As a fiction writer there's this dreaded question you always get asked, which is "where do your ideas come from?" It's dreaded because it's normally really difficult to answer, it sounds so feeble and slender when you try and do it. You find yourself inventing; you're inventing within the invention.However, his latest book had a clearer story behind it. He'd been living in Tuscany and met a friend whose companion recommended he should visit La Specola, a museum in Florence:
This was from a complete stranger. There was an unusual moment. I think as a writer you're always alert and open to these moments of being steered out of the unknown; it's a bit like inspiration, something that you're not expecting.He visited the museum on his way back to the UK and was fascinated by the some of the wax sculptures "but not really thinking it would go anywhere". It wasn't until he attended an art exhibition in London some months later and saw a description of an Italian wax sculptor as 'eccentric' that he began looking for the background to this story... and began writing his own.
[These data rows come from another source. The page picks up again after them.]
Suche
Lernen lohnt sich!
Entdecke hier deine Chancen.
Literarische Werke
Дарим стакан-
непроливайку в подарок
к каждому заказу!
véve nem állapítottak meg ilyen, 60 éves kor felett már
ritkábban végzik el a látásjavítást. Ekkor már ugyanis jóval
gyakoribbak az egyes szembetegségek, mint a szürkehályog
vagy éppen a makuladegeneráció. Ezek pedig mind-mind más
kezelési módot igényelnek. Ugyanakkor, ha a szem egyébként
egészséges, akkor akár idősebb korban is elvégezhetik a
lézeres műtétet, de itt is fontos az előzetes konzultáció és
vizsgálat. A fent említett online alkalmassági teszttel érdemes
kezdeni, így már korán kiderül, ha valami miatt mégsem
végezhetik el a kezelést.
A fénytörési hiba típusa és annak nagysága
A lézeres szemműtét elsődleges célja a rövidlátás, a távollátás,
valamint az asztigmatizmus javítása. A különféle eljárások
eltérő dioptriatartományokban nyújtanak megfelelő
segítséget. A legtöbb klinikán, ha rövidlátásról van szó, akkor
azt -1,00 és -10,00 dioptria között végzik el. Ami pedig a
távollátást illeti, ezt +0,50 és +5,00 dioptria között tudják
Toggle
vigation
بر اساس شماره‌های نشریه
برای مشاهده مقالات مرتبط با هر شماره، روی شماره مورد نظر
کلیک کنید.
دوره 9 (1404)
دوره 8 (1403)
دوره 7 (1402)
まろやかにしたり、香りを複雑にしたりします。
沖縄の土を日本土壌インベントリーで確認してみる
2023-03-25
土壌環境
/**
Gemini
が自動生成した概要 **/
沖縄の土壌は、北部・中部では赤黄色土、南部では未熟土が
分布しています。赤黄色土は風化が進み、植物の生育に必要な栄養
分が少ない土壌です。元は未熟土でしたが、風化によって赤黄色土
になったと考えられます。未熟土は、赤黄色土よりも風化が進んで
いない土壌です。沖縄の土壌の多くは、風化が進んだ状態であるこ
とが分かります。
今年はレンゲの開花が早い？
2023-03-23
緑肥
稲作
The Charleston event was a fascinating insight to Rupert's work. His novel-writing process struck me as similar to the steps in James Webb Young's A Technique for Producing Ideas.
In this advertising classic, which was published over 70 years ago, the author refers to an idea being "a new combination of old elements" and goes on to talk about a five-step process of gathering material, digesting that material, letting ideas incubate while you think about something else, experiencing the birth of the idea and finally developing the idea.
Of course, having ideas is only the first part. Turning them into successful books is the really clever bit.